Art. 7.CTDIw of CTDIvol in functie van de buisspanning § 1. Basiscriteria : 1° De gemeten CTDIw of CTDIvol in functie van de buisspanning dient een monotoon stijgende functie te zijn.2° Bij elke klinisch gebruikte buisspanning dienen de afwijkingen tussen de gemeten CTDIw of CTDIvol en de nominale CTDIw of CTDIvol, zowel voor het 16 cm CTDI fantoom als voor het 32 cm CTDI-testobject, minder dan 20 % te bedragen. § 2. Criterium dat leidt tot een corrigerende maatregel in overeenstemming met artikel 3 § 3 : Bij elke klinisch gebruikte buisspanning dienen de afwijkingen tussen de gemeten CTDIw of CTDIvol en de nominale CTDIw of CTDIvol,zowel voor het 16cm CTDI fantoom als voor het 32 cm CTDI testobject, minder dan 35 % te bedragen. § 3. De criteria bedoeld in paragraaf 1 en 2 dienen ook geverifieerd te worden voor de duale energiemodus.
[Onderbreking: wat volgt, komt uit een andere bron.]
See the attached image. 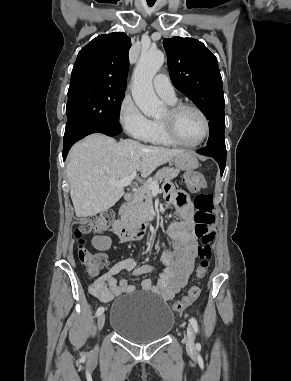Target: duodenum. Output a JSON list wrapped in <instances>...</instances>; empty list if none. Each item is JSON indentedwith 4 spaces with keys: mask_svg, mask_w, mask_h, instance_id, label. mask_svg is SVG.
<instances>
[{
    "mask_svg": "<svg viewBox=\"0 0 291 381\" xmlns=\"http://www.w3.org/2000/svg\"><path fill=\"white\" fill-rule=\"evenodd\" d=\"M134 193L132 191L126 192L124 199L126 202L132 201ZM152 218V213L149 212L145 219L138 225H129L125 222L122 216L115 218L113 222V231L116 235L120 237L123 242H131L140 240L149 226L150 220Z\"/></svg>",
    "mask_w": 291,
    "mask_h": 381,
    "instance_id": "1",
    "label": "duodenum"
}]
</instances>
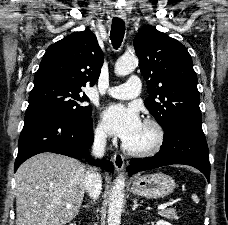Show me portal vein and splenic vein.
Listing matches in <instances>:
<instances>
[{
    "label": "portal vein and splenic vein",
    "instance_id": "obj_1",
    "mask_svg": "<svg viewBox=\"0 0 228 225\" xmlns=\"http://www.w3.org/2000/svg\"><path fill=\"white\" fill-rule=\"evenodd\" d=\"M166 204H158V209H167L169 207H175L176 205H180V199L178 197H174L173 200H166ZM66 207H71V205H66Z\"/></svg>",
    "mask_w": 228,
    "mask_h": 225
}]
</instances>
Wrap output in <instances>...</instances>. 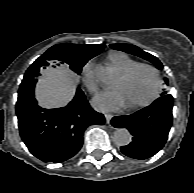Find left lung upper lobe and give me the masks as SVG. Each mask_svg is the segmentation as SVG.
<instances>
[{
	"instance_id": "obj_1",
	"label": "left lung upper lobe",
	"mask_w": 194,
	"mask_h": 193,
	"mask_svg": "<svg viewBox=\"0 0 194 193\" xmlns=\"http://www.w3.org/2000/svg\"><path fill=\"white\" fill-rule=\"evenodd\" d=\"M111 48L116 49V50H122L124 52L139 56L141 58H144L150 62H152L153 64L156 65V67L158 69H162L163 65L162 63L153 55L141 50L140 48H138L137 46H133L130 44H123V43H118V44H111L110 45ZM166 82L168 83V81L166 80ZM167 92H163L162 95H166Z\"/></svg>"
}]
</instances>
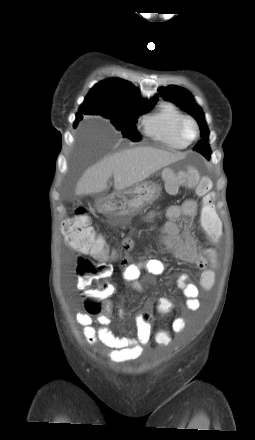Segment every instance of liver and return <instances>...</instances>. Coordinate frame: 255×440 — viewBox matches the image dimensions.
Instances as JSON below:
<instances>
[{"instance_id": "liver-1", "label": "liver", "mask_w": 255, "mask_h": 440, "mask_svg": "<svg viewBox=\"0 0 255 440\" xmlns=\"http://www.w3.org/2000/svg\"><path fill=\"white\" fill-rule=\"evenodd\" d=\"M183 157L182 153L153 147H137L108 155L84 172L77 183L75 194L89 195L105 191L112 175L114 188L122 191Z\"/></svg>"}]
</instances>
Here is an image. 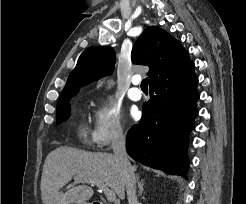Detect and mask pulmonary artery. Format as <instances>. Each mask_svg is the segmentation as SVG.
<instances>
[{
  "mask_svg": "<svg viewBox=\"0 0 246 204\" xmlns=\"http://www.w3.org/2000/svg\"><path fill=\"white\" fill-rule=\"evenodd\" d=\"M140 77L135 76L132 78V87L128 90V97L132 101H139L142 98V92L137 87L140 83Z\"/></svg>",
  "mask_w": 246,
  "mask_h": 204,
  "instance_id": "obj_1",
  "label": "pulmonary artery"
}]
</instances>
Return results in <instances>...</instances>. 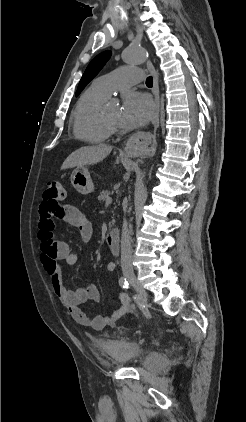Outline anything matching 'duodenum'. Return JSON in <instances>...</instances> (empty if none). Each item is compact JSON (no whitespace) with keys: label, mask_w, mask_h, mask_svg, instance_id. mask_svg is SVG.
Listing matches in <instances>:
<instances>
[{"label":"duodenum","mask_w":246,"mask_h":422,"mask_svg":"<svg viewBox=\"0 0 246 422\" xmlns=\"http://www.w3.org/2000/svg\"><path fill=\"white\" fill-rule=\"evenodd\" d=\"M106 243L114 255H119L120 244H119V231L114 229L108 232L106 236Z\"/></svg>","instance_id":"1"}]
</instances>
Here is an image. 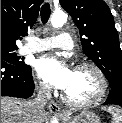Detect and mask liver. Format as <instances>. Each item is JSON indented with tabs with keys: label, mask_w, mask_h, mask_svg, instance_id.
<instances>
[{
	"label": "liver",
	"mask_w": 122,
	"mask_h": 123,
	"mask_svg": "<svg viewBox=\"0 0 122 123\" xmlns=\"http://www.w3.org/2000/svg\"><path fill=\"white\" fill-rule=\"evenodd\" d=\"M47 115L38 116L32 101L1 97V123H46Z\"/></svg>",
	"instance_id": "6515ba94"
}]
</instances>
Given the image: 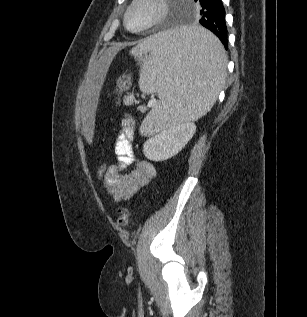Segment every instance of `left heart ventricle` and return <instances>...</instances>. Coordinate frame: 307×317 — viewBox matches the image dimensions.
Wrapping results in <instances>:
<instances>
[{"instance_id":"left-heart-ventricle-1","label":"left heart ventricle","mask_w":307,"mask_h":317,"mask_svg":"<svg viewBox=\"0 0 307 317\" xmlns=\"http://www.w3.org/2000/svg\"><path fill=\"white\" fill-rule=\"evenodd\" d=\"M153 15V7L149 4H140L132 12L129 23L133 28L139 27L147 22Z\"/></svg>"}]
</instances>
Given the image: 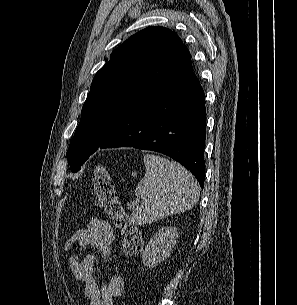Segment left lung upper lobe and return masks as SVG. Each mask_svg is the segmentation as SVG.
Here are the masks:
<instances>
[{
	"label": "left lung upper lobe",
	"instance_id": "1",
	"mask_svg": "<svg viewBox=\"0 0 297 305\" xmlns=\"http://www.w3.org/2000/svg\"><path fill=\"white\" fill-rule=\"evenodd\" d=\"M191 72V54L170 29L152 26L128 38L92 81L67 151L71 171L80 170L149 88Z\"/></svg>",
	"mask_w": 297,
	"mask_h": 305
}]
</instances>
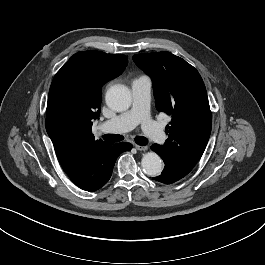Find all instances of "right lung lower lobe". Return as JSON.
Instances as JSON below:
<instances>
[{
    "label": "right lung lower lobe",
    "instance_id": "98d812e1",
    "mask_svg": "<svg viewBox=\"0 0 265 265\" xmlns=\"http://www.w3.org/2000/svg\"><path fill=\"white\" fill-rule=\"evenodd\" d=\"M130 143H106L94 147L75 167L65 171L71 181L83 190L93 192L110 179L117 157L131 150Z\"/></svg>",
    "mask_w": 265,
    "mask_h": 265
}]
</instances>
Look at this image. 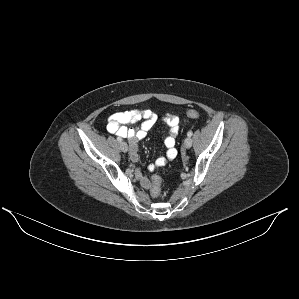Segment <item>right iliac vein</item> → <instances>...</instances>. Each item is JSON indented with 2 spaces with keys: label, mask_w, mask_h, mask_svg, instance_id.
<instances>
[{
  "label": "right iliac vein",
  "mask_w": 299,
  "mask_h": 299,
  "mask_svg": "<svg viewBox=\"0 0 299 299\" xmlns=\"http://www.w3.org/2000/svg\"><path fill=\"white\" fill-rule=\"evenodd\" d=\"M120 149L123 151V152H127L128 151V145L126 142L124 141H121L120 142Z\"/></svg>",
  "instance_id": "right-iliac-vein-1"
}]
</instances>
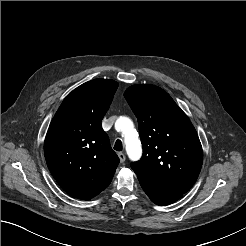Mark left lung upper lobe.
I'll list each match as a JSON object with an SVG mask.
<instances>
[{"label": "left lung upper lobe", "mask_w": 246, "mask_h": 246, "mask_svg": "<svg viewBox=\"0 0 246 246\" xmlns=\"http://www.w3.org/2000/svg\"><path fill=\"white\" fill-rule=\"evenodd\" d=\"M124 96L137 117L142 158L131 164L138 179L186 193L201 170L199 137L186 114L161 88L134 85Z\"/></svg>", "instance_id": "left-lung-upper-lobe-1"}]
</instances>
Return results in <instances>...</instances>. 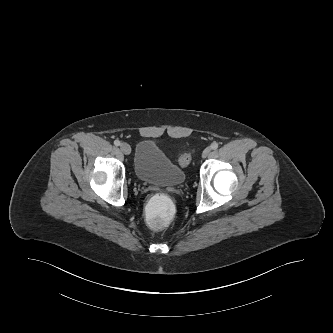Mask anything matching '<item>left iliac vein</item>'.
Returning a JSON list of instances; mask_svg holds the SVG:
<instances>
[{"label": "left iliac vein", "instance_id": "left-iliac-vein-1", "mask_svg": "<svg viewBox=\"0 0 333 333\" xmlns=\"http://www.w3.org/2000/svg\"><path fill=\"white\" fill-rule=\"evenodd\" d=\"M210 153H211V148H210V147H207V148L203 151L202 156H203L204 158H206V157L209 156Z\"/></svg>", "mask_w": 333, "mask_h": 333}]
</instances>
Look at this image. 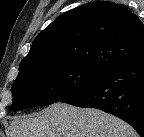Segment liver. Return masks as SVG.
I'll return each mask as SVG.
<instances>
[{
  "instance_id": "liver-1",
  "label": "liver",
  "mask_w": 144,
  "mask_h": 137,
  "mask_svg": "<svg viewBox=\"0 0 144 137\" xmlns=\"http://www.w3.org/2000/svg\"><path fill=\"white\" fill-rule=\"evenodd\" d=\"M9 137H138L121 119L94 108L57 102L36 116L10 122Z\"/></svg>"
}]
</instances>
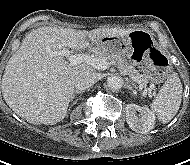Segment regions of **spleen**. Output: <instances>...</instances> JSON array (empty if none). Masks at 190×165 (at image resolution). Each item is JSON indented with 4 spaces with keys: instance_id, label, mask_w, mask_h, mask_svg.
I'll list each match as a JSON object with an SVG mask.
<instances>
[{
    "instance_id": "3e777b00",
    "label": "spleen",
    "mask_w": 190,
    "mask_h": 165,
    "mask_svg": "<svg viewBox=\"0 0 190 165\" xmlns=\"http://www.w3.org/2000/svg\"><path fill=\"white\" fill-rule=\"evenodd\" d=\"M182 98V84L177 73L169 76L150 107L162 123H168L177 114Z\"/></svg>"
}]
</instances>
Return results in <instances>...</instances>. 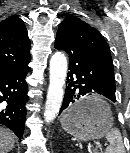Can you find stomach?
I'll return each instance as SVG.
<instances>
[{
    "label": "stomach",
    "mask_w": 130,
    "mask_h": 153,
    "mask_svg": "<svg viewBox=\"0 0 130 153\" xmlns=\"http://www.w3.org/2000/svg\"><path fill=\"white\" fill-rule=\"evenodd\" d=\"M62 127L78 140L99 139L113 125V115L107 103L96 97L81 99L62 117Z\"/></svg>",
    "instance_id": "obj_1"
}]
</instances>
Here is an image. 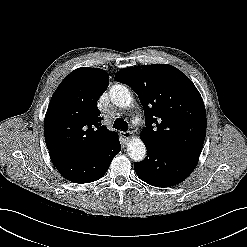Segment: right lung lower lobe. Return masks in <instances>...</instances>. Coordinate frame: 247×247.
<instances>
[{
    "instance_id": "98d812e1",
    "label": "right lung lower lobe",
    "mask_w": 247,
    "mask_h": 247,
    "mask_svg": "<svg viewBox=\"0 0 247 247\" xmlns=\"http://www.w3.org/2000/svg\"><path fill=\"white\" fill-rule=\"evenodd\" d=\"M121 150L116 137L105 148L86 159H73L50 153L60 174L71 182L90 183L100 179L108 170L114 156Z\"/></svg>"
}]
</instances>
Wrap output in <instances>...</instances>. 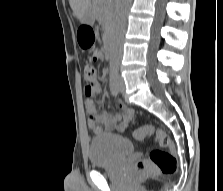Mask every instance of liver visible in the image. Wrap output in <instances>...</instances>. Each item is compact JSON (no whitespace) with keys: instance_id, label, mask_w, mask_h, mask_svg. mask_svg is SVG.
<instances>
[{"instance_id":"liver-1","label":"liver","mask_w":223,"mask_h":191,"mask_svg":"<svg viewBox=\"0 0 223 191\" xmlns=\"http://www.w3.org/2000/svg\"><path fill=\"white\" fill-rule=\"evenodd\" d=\"M90 1L91 0H69L70 7L78 19H81L82 14L89 8Z\"/></svg>"}]
</instances>
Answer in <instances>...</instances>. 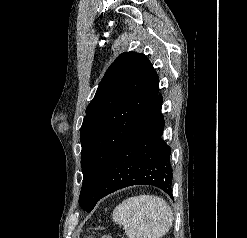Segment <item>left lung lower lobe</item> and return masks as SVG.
<instances>
[{"label": "left lung lower lobe", "mask_w": 247, "mask_h": 238, "mask_svg": "<svg viewBox=\"0 0 247 238\" xmlns=\"http://www.w3.org/2000/svg\"><path fill=\"white\" fill-rule=\"evenodd\" d=\"M162 95L115 155L101 181L98 200L127 186L149 184L172 195L170 147L162 140Z\"/></svg>", "instance_id": "left-lung-lower-lobe-1"}]
</instances>
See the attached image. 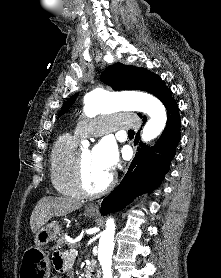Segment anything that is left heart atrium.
I'll return each instance as SVG.
<instances>
[{
    "label": "left heart atrium",
    "mask_w": 221,
    "mask_h": 278,
    "mask_svg": "<svg viewBox=\"0 0 221 278\" xmlns=\"http://www.w3.org/2000/svg\"><path fill=\"white\" fill-rule=\"evenodd\" d=\"M92 157L102 169L110 172L118 158L116 146L110 140H103L94 147Z\"/></svg>",
    "instance_id": "left-heart-atrium-1"
}]
</instances>
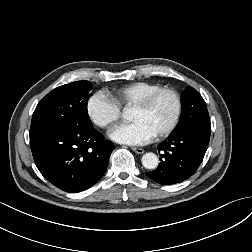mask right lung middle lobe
Returning <instances> with one entry per match:
<instances>
[{"label": "right lung middle lobe", "mask_w": 252, "mask_h": 252, "mask_svg": "<svg viewBox=\"0 0 252 252\" xmlns=\"http://www.w3.org/2000/svg\"><path fill=\"white\" fill-rule=\"evenodd\" d=\"M91 89V82L76 81L52 90L37 105L30 130L54 126L92 127L87 112Z\"/></svg>", "instance_id": "right-lung-middle-lobe-1"}]
</instances>
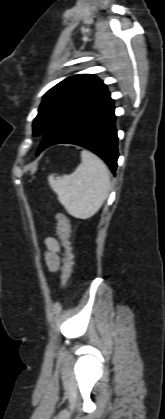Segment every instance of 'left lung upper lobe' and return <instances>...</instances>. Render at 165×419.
<instances>
[{"mask_svg":"<svg viewBox=\"0 0 165 419\" xmlns=\"http://www.w3.org/2000/svg\"><path fill=\"white\" fill-rule=\"evenodd\" d=\"M106 89V85L91 74L64 79L44 95L33 121V136H45L70 110Z\"/></svg>","mask_w":165,"mask_h":419,"instance_id":"left-lung-upper-lobe-1","label":"left lung upper lobe"}]
</instances>
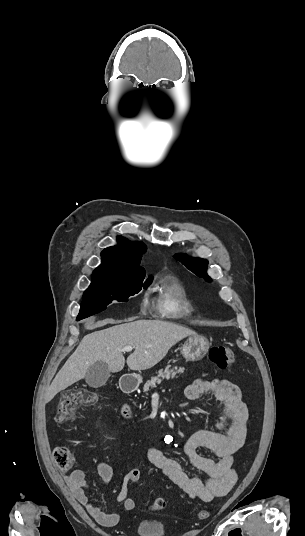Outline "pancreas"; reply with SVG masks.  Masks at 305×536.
<instances>
[{
    "instance_id": "pancreas-1",
    "label": "pancreas",
    "mask_w": 305,
    "mask_h": 536,
    "mask_svg": "<svg viewBox=\"0 0 305 536\" xmlns=\"http://www.w3.org/2000/svg\"><path fill=\"white\" fill-rule=\"evenodd\" d=\"M184 368H171V366H166L164 370H158L157 374L158 376H155V378H151V380H148L146 384H144L143 392H149V390H152V388H156V384H161L163 380H170V378H178L176 374H183Z\"/></svg>"
}]
</instances>
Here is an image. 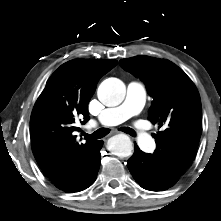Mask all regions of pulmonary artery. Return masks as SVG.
Wrapping results in <instances>:
<instances>
[{
	"label": "pulmonary artery",
	"instance_id": "pulmonary-artery-1",
	"mask_svg": "<svg viewBox=\"0 0 221 221\" xmlns=\"http://www.w3.org/2000/svg\"><path fill=\"white\" fill-rule=\"evenodd\" d=\"M145 101L146 90L144 85L137 81L130 82L123 103L117 107L103 110L97 117V124L102 126L118 125L140 113ZM137 141L144 151L150 152L155 149L154 140L147 132H138Z\"/></svg>",
	"mask_w": 221,
	"mask_h": 221
}]
</instances>
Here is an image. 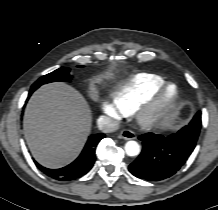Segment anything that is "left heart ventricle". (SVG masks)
I'll return each instance as SVG.
<instances>
[{
  "instance_id": "left-heart-ventricle-1",
  "label": "left heart ventricle",
  "mask_w": 218,
  "mask_h": 210,
  "mask_svg": "<svg viewBox=\"0 0 218 210\" xmlns=\"http://www.w3.org/2000/svg\"><path fill=\"white\" fill-rule=\"evenodd\" d=\"M174 94V88L173 87H170L167 91V95H166V98H171L172 95Z\"/></svg>"
}]
</instances>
Art. 8.CTDI produceerbaarheid De afwijking van CTDI100,c dient kleiner te zijn dan 5 % voor minstens 4 opeenvolgende metingen.
Art. 9.Lineariteit van de dosis in functie van de CTP § 1. De lineaire correlatiecoëfficiënt tussen de gemeten CTDI100,C en de CTP gemeten voor minstens 3 CTP-waarden, dient groter te zijn dan 0.9. § 2. De lineaire correlatiecoëfficiënt tussen de nominale CTDIw of CTDIvol en de CTP dient groter te zijn dan 0.9.
Art. 10.Dosisaanduiding bij buisstroommodulatie § 1. Basiscriterium : De afwijking tussen de gemeten CTDIw of CTDIvol bij het scannen van het 32 cm testobject onder buisstroommodulatie en de nominale CTDIw of CTDIvol na de uitgevoerde scan dient kleiner te zijn dan 20 %. § 2. Criterium dat leidt tot een corrigerende maatregel in overeenstemming met artikel 3 § 3 : De afwijking tussen de gemeten CTDIw of CTDIvol bij het scannen van het 32 cm testobject onder buisstroommodulatie en de nominale CTDIw of CTDIvol na de uitgevoerde scan dient kleiner te zijn dan 35 %.
Art. 11.Bundelbreedte § 1. Basiscriterium : De afwijking tussen de gemeten CTDIw of CTDIvol en de nominale CTDIw of CTDIvol dient minder dan 20 % te bedragen voor alle klinisch frequent gebruikte bundelbreedtes. § 2. Criterium dat leidt tot een corrigerende maatregel in overeenstemming met artikel 3 § 3 : De afwijking tussen de gemeten CTDIw of CTDIvol en de nominale CTDIw of CTDIvol dient minder dan 35 % te bedragen voor alle klinisch frequent gebruikte bundelbreedtes. Afdeling III. - Uitlijning
Art. 12.Geometrische efficiëntie Voor de fijnste en de breedste bundelbreedte en voor de twee klinisch meest frequent gebruikte bundelbreedtes moet de geometrische efficiëntie gecontroleerd worden. Indien de geometrische efficiëntie lager is dan 70 %, dient een alarmsignaal op de console van het toestel weergegeven te worden.
Art. 13.Positioneringslicht De afwijking tussen het centrum van het röntgenveld en het centrum van het positioneringslicht gebruikt voor beeldvorming dient minder dan 5 mm te bedragen.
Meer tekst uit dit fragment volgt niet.